## Data records
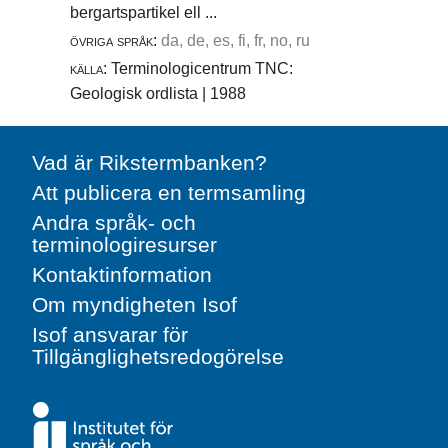
bergartspartikel ell ...
övriga språk:
da, de, es, fi, fr, no, ru
källa:
Terminologicentrum TNC:
Geologisk ordlista | 1988
Vad är Rikstermbanken?
Att publicera en termsamling
Andra språk- och
terminologiresurser
Kontaktinformation
Om myndigheten Isof
Isof ansvarar för
Tillgänglighetsredogörelse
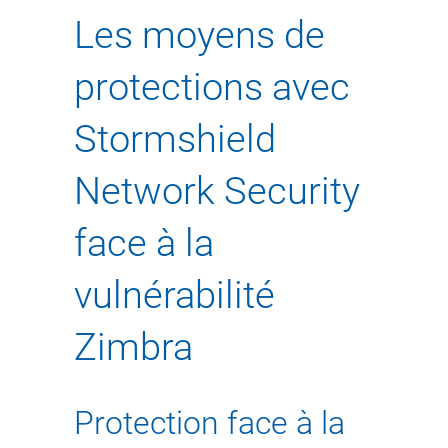
Les moyens de
protections avec
Stormshield
Network Security
face à la
vulnérabilité
Zimbra
Protection face à la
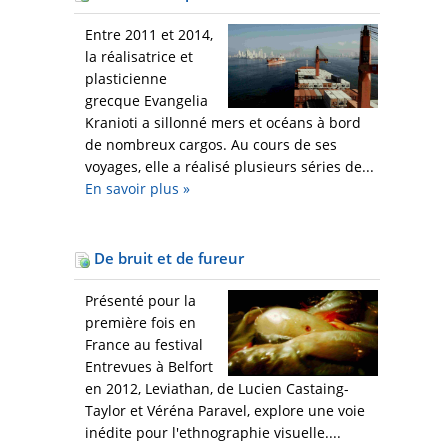
Entre 2011 et 2014,
la réalisatrice et
plasticienne
grecque Evangelia
Kranioti a sillonné mers et océans à bord
de nombreux cargos. Au cours de ses
voyages, elle a réalisé plusieurs séries de...
En savoir plus
»
De bruit et de fureur
Présenté pour la
première fois en
France au festival
Entrevues à Belfort
en 2012, Leviathan, de Lucien Castaing-
Taylor et Véréna Paravel, explore une voie
inédite pour l'ethnographie visuelle....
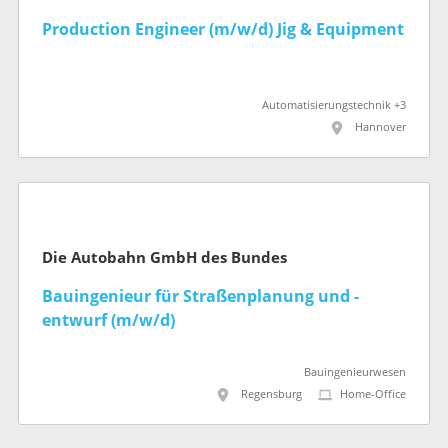
Production Engineer (m/w/d) Jig & Equipment
Automatisierungstechnik +3
Hannover
Die Autobahn GmbH des Bundes
Bauingenieur für Straßenplanung und -
entwurf (m/w/d)
Bauingenieurwesen
Regensburg
Home-Office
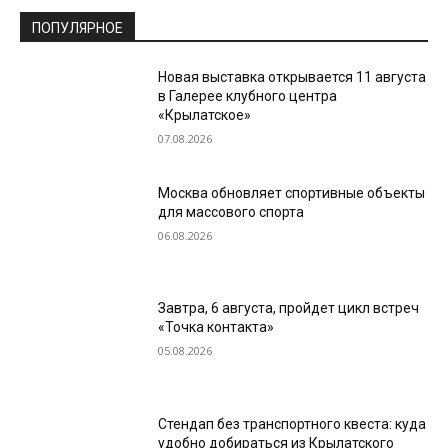
ПОПУЛЯРНОЕ
Новая выставка открывается 11 августа
в Галерее клубного центра
«Крылатское»
07.08.2026
Москва обновляет спортивные объекты
для массового спорта
06.08.2026
Завтра, 6 августа, пройдет цикл встреч
«Точка контакта»
05.08.2026
Стендап без транспортного квеста: куда
удобно добираться из Крылатского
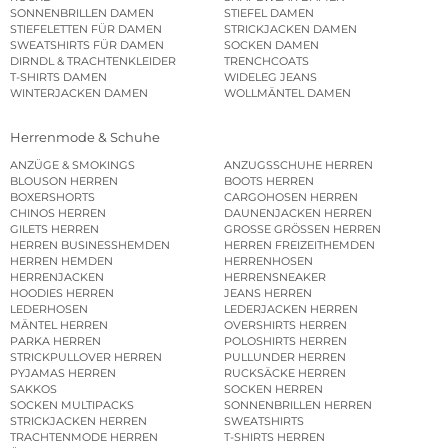
SONNENBRILLEN DAMEN
STIEFEL DAMEN
STIEFELETTEN FÜR DAMEN
STRICKJACKEN DAMEN
SWEATSHIRTS FÜR DAMEN
SOCKEN DAMEN
DIRNDL & TRACHTENKLEIDER
TRENCHCOATS
T-SHIRTS DAMEN
WIDELEG JEANS
WINTERJACKEN DAMEN
WOLLMÄNTEL DAMEN
Herrenmode & Schuhe
ANZÜGE & SMOKINGS
ANZUGSSCHUHE HERREN
BLOUSON HERREN
BOOTS HERREN
BOXERSHORTS
CARGOHOSEN HERREN
CHINOS HERREN
DAUNENJACKEN HERREN
GILETS HERREN
GROSSE GRÖSSEN HERREN
HERREN BUSINESSHEMDEN
HERREN FREIZEITHEMDEN
HERREN HEMDEN
HERRENHOSEN
HERRENJACKEN
HERRENSNEAKER
HOODIES HERREN
JEANS HERREN
LEDERHOSEN
LEDERJACKEN HERREN
MÄNTEL HERREN
OVERSHIRTS HERREN
PARKA HERREN
POLOSHIRTS HERREN
STRICKPULLOVER HERREN
PULLUNDER HERREN
PYJAMAS HERREN
RUCKSÄCKE HERREN
SAKKOS
SOCKEN HERREN
SOCKEN MULTIPACKS
SONNENBRILLEN HERREN
STRICKJACKEN HERREN
SWEATSHIRTS
TRACHTENMODE HERREN
T-SHIRTS HERREN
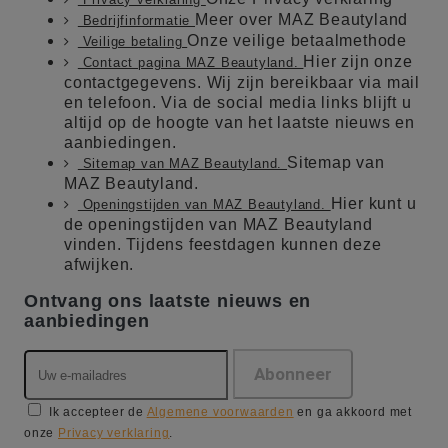
Meer over MAZ Beautyland
Bedrijfinformatie
Onze veilige betaalmethode
Veilige betaling
Hier zijn onze
Contact pagina MAZ Beautyland.
contactgegevens. Wij zijn bereikbaar via mail
en telefoon. Via de social media links blijft u
altijd op de hoogte van het laatste nieuws en
aanbiedingen.
Sitemap van
Sitemap van MAZ Beautyland.
MAZ Beautyland.
Hier kunt u
Openingstijden van MAZ Beautyland.
de openingstijden van MAZ Beautyland
vinden. Tijdens feestdagen kunnen deze
afwijken.
Ontvang ons laatste nieuws en
aanbiedingen
Ik accepteer de
Algemene voorwaarden
en ga akkoord met
onze
Privacy verklaring
.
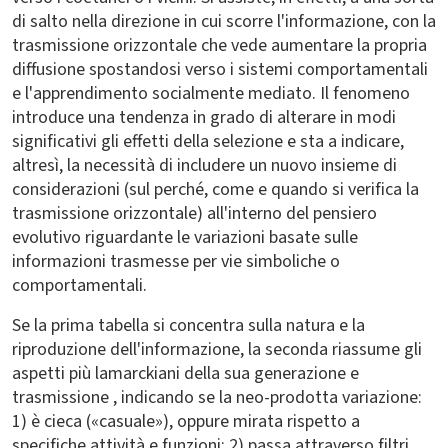
di salto nella direzione in cui scorre l'informazione, con la
trasmissione orizzontale che vede aumentare la propria
diffusione spostandosi verso i sistemi comportamentali
e l'apprendimento socialmente mediato. Il fenomeno
introduce una tendenza in grado di alterare in modi
significativi gli effetti della selezione e sta a indicare,
altresì, la necessità di includere un nuovo insieme di
considerazioni (sul perché, come e quando si verifica la
trasmissione orizzontale) all'interno del pensiero
evolutivo riguardante le variazioni basate sulle
informazioni trasmesse per vie simboliche o
comportamentali.
Se la prima tabella si concentra sulla natura e la
riproduzione dell'informazione, la seconda riassume gli
aspetti più lamarckiani della sua generazione e
trasmissione , indicando se la neo-prodotta variazione:
1) è cieca («casuale»), oppure mirata rispetto a
specifiche attività e funzioni; 2) passa attraverso filtri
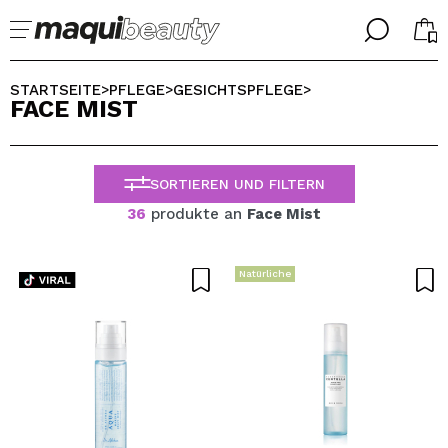
╳
╳
WÄHLE DEINE SPRACHE
STARTSEITE
PFLEGE
GESICHTSPFLEGE
>
>
>
FACE MIST
Ich bin bereits #maquilover, ich habe ein Konto
WILLKOMMEN!
ALEMAN
ESPAÑOL
SORTIEREN UND FILTERN
ENGLISH
FRANCES
36
produkte an
Face Mist
ITALIANO
PORTUGUESE
Passwort vergessen?
Natürliche
Ich habe hier kein Konto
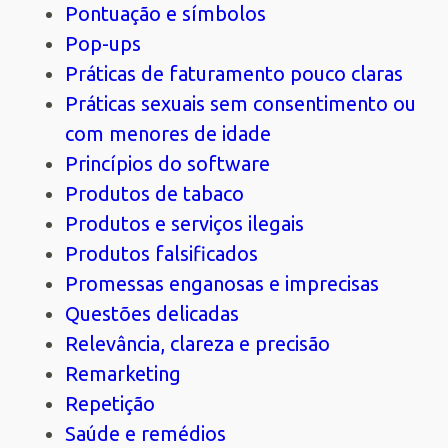
Pontuação e símbolos
Pop-ups
Práticas de faturamento pouco claras
Práticas sexuais sem consentimento ou
com menores de idade
Princípios do software
Produtos de tabaco
Produtos e serviços ilegais
Produtos falsificados
Promessas enganosas e imprecisas
Questões delicadas
Relevância, clareza e precisão
Remarketing
Repetição
Saúde e remédios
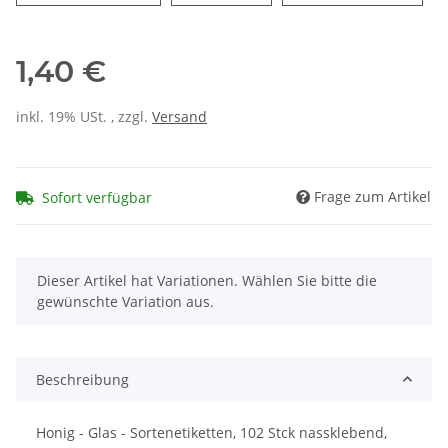
1,40 €
inkl. 19% USt. , zzgl.
Versand
Frage zum Artikel
Sofort verfügbar
x
Dieser Artikel hat Variationen. Wählen Sie bitte die
gewünschte Variation aus.
Beschreibung
Honig - Glas - Sortenetiketten, 102 Stck nassklebend,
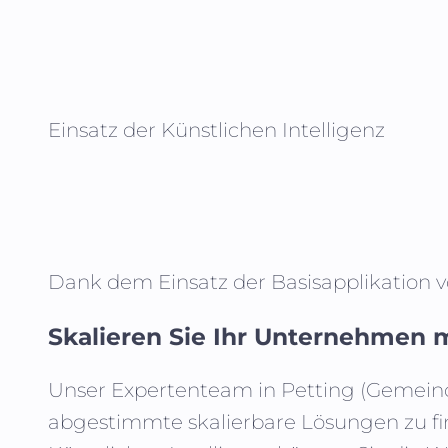
Einsatz der Künstlichen Intelligenz
Dank dem Einsatz der Basisapplikation 
Skalieren Sie Ihr Unternehmen m
Unser Expertenteam in
Petting (Gemein
abgestimmte skalierbare Lösungen zu fi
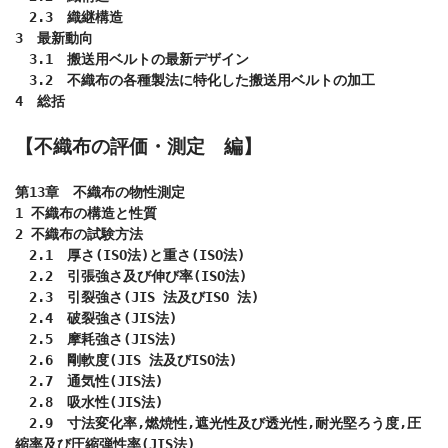
　2.3　織継構造

3　最新動向

　3.1　搬送用ベルトの最新デザイン

　3.2　不織布の各種製法に特化した搬送用ベルトの加工

4　総括

【不織布の評価・測定　編】
第13章　不織布の物性測定

1 不織布の構造と性質

2 不織布の試験方法

　2.1　厚さ(ISO法)と重さ(ISO法)

　2.2　引張強さ及び伸び率(ISO法)

　2.3　引裂強さ(JIS 法及びISO 法)

　2.4　破裂強さ(JIS法)

　2.5　摩耗強さ(JIS法)

　2.6　剛軟度(JIS 法及びISO法)

　2.7　通気性(JIS法)

　2.8　吸水性(JIS法)

　2.9　寸法変化率,燃焼性,遮光性及び透光性,耐光堅ろう度,圧
縮率及び圧縮弾性率(JIS法)
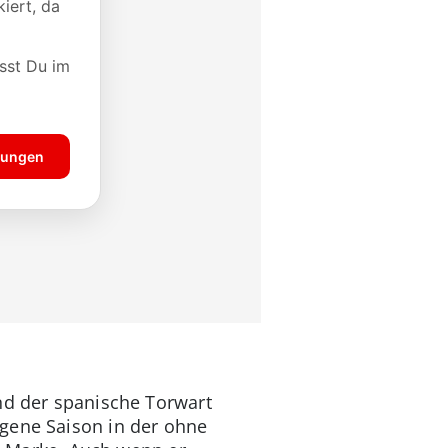
nd der spanische Torwart
ngene Saison in der ohne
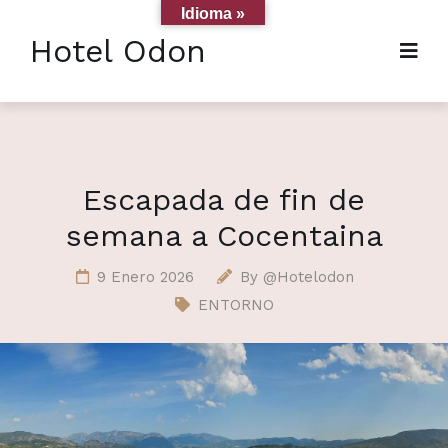
Idioma »
Hotel Odon
Escapada de fin de
semana a Cocentaina
9 Enero 2026
By
@Hotelodon
ENTORNO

## Directions for this task
An exact restatement of the entries above is needed; no picture may appear in it.

## Response area
bergartspartikel ell ...
övriga språk:
da, de, es, fi, fr, no, ru
källa:
Terminologicentrum TNC:
Geologisk ordlista | 1988
Vad är Rikstermbanken?
Att publicera en termsamling
Andra språk- och
terminologiresurser
Kontaktinformation
Om myndigheten Isof
Isof ansvarar för
Tillgänglighetsredogörelse
Les moyens de
protections avec
Stormshield
Network Security
face à la
vulnérabilité
Zimbra
Protection face à la
Entre 2011 et 2014,
la réalisatrice et
plasticienne
grecque Evangelia
Kranioti a sillonné mers et océans à bord
de nombreux cargos. Au cours de ses
voyages, elle a réalisé plusieurs séries de...
En savoir plus
»
De bruit et de fureur
Présenté pour la
première fois en
France au festival
Entrevues à Belfort
en 2012, Leviathan, de Lucien Castaing-
Taylor et Véréna Paravel, explore une voie
inédite pour l'ethnographie visuelle....
Production Engineer (m/w/d) Jig & Equipment
Automatisierungstechnik +3
Hannover
Die Autobahn GmbH des Bundes
Bauingenieur für Straßenplanung und -
entwurf (m/w/d)
Bauingenieurwesen
Regensburg
Home-Office
ПОПУЛЯРНОЕ
Новая выставка открывается 11 августа
в Галерее клубного центра
«Крылатское»
07.08.2026
Москва обновляет спортивные объекты
для массового спорта
06.08.2026
Завтра, 6 августа, пройдет цикл встреч
«Точка контакта»
05.08.2026
Стендап без транспортного квеста: куда
удобно добираться из Крылатского
SONNENBRILLEN DAMEN
STIEFEL DAMEN
STIEFELETTEN FÜR DAMEN
STRICKJACKEN DAMEN
SWEATSHIRTS FÜR DAMEN
SOCKEN DAMEN
DIRNDL & TRACHTENKLEIDER
TRENCHCOATS
T-SHIRTS DAMEN
WIDELEG JEANS
WINTERJACKEN DAMEN
WOLLMÄNTEL DAMEN
Herrenmode & Schuhe
ANZÜGE & SMOKINGS
ANZUGSSCHUHE HERREN
BLOUSON HERREN
BOOTS HERREN
BOXERSHORTS
CARGOHOSEN HERREN
CHINOS HERREN
DAUNENJACKEN HERREN
GILETS HERREN
GROSSE GRÖSSEN HERREN
HERREN BUSINESSHEMDEN
HERREN FREIZEITHEMDEN
HERREN HEMDEN
HERRENHOSEN
HERRENJACKEN
HERRENSNEAKER
HOODIES HERREN
JEANS HERREN
LEDERHOSEN
LEDERJACKEN HERREN
MÄNTEL HERREN
OVERSHIRTS HERREN
PARKA HERREN
POLOSHIRTS HERREN
STRICKPULLOVER HERREN
PULLUNDER HERREN
PYJAMAS HERREN
RUCKSÄCKE HERREN
SAKKOS
SOCKEN HERREN
SOCKEN MULTIPACKS
SONNENBRILLEN HERREN
STRICKJACKEN HERREN
SWEATSHIRTS
TRACHTENMODE HERREN
T-SHIRTS HERREN
Meer over MAZ Beautyland
Bedrijfinformatie
Onze veilige betaalmethode
Veilige betaling
Hier zijn onze
Contact pagina MAZ Beautyland.
contactgegevens. Wij zijn bereikbaar via mail
en telefoon. Via de social media links blijft u
altijd op de hoogte van het laatste nieuws en
aanbiedingen.
Sitemap van
Sitemap van MAZ Beautyland.
MAZ Beautyland.
Hier kunt u
Openingstijden van MAZ Beautyland.
de openingstijden van MAZ Beautyland
vinden. Tijdens feestdagen kunnen deze
afwijken.
Ontvang ons laatste nieuws en
aanbiedingen
Ik accepteer de
Algemene voorwaarden
en ga akkoord met
onze
Privacy verklaring
.
di salto nella direzione in cui scorre l'informazione, con la
trasmissione orizzontale che vede aumentare la propria
diffusione spostandosi verso i sistemi comportamentali
e l'apprendimento socialmente mediato. Il fenomeno
introduce una tendenza in grado di alterare in modi
significativi gli effetti della selezione e sta a indicare,
altresì, la necessità di includere un nuovo insieme di
considerazioni (sul perché, come e quando si verifica la
trasmissione orizzontale) all'interno del pensiero
evolutivo riguardante le variazioni basate sulle
informazioni trasmesse per vie simboliche o
comportamentali.
Se la prima tabella si concentra sulla natura e la
riproduzione dell'informazione, la seconda riassume gli
aspetti più lamarckiani della sua generazione e
trasmissione , indicando se la neo-prodotta variazione:
1) è cieca («casuale»), oppure mirata rispetto a
specifiche attività e funzioni; 2) passa attraverso filtri
╳
╳
WÄHLE DEINE SPRACHE
STARTSEITE
PFLEGE
GESICHTSPFLEGE
>
>
>
FACE MIST
Ich bin bereits #maquilover, ich habe ein Konto
WILLKOMMEN!
ALEMAN
ESPAÑOL
SORTIEREN UND FILTERN
ENGLISH
FRANCES
36
produkte an
Face Mist
ITALIANO
PORTUGUESE
Passwort vergessen?
Natürliche
Ich habe hier kein Konto
Pontuação e símbolos
Pop-ups
Práticas de faturamento pouco claras
Práticas sexuais sem consentimento ou
com menores de idade
Princípios do software
Produtos de tabaco
Produtos e serviços ilegais
Produtos falsificados
Promessas enganosas e imprecisas
Questões delicadas
Relevância, clareza e precisão
Remarketing
Repetição
Saúde e remédios
1,40 €
inkl. 19% USt. , zzgl.
Versand
Frage zum Artikel
Sofort verfügbar
x
Dieser Artikel hat Variationen. Wählen Sie bitte die
gewünschte Variation aus.
Beschreibung
Honig - Glas - Sortenetiketten, 102 Stck nassklebend,
Einsatz der Künstlichen Intelligenz
Dank dem Einsatz der Basisapplikation 
Skalieren Sie Ihr Unternehmen m
Unser Expertenteam in
Petting (Gemein
abgestimmte skalierbare Lösungen zu fi
　2.3　織継構造

3　最新動向

　3.1　搬送用ベルトの最新デザイン

　3.2　不織布の各種製法に特化した搬送用ベルトの加工

4　総括

【不織布の評価・測定　編】
第13章　不織布の物性測定

1 不織布の構造と性質

2 不織布の試験方法

　2.1　厚さ(ISO法)と重さ(ISO法)

　2.2　引張強さ及び伸び率(ISO法)

　2.3　引裂強さ(JIS 法及びISO 法)

　2.4　破裂強さ(JIS法)

　2.5　摩耗強さ(JIS法)

　2.6　剛軟度(JIS 法及びISO法)

　2.7　通気性(JIS法)

　2.8　吸水性(JIS法)

　2.9　寸法変化率,燃焼性,遮光性及び透光性,耐光堅ろう度,圧
縮率及び圧縮弾性率(JIS法)
nd der spanische Torwart
ngene Saison in der ohne
Idioma »
Hotel Odon
Escapada de fin de
semana a Cocentaina
9 Enero 2026
By
@Hotelodon
ENTORNO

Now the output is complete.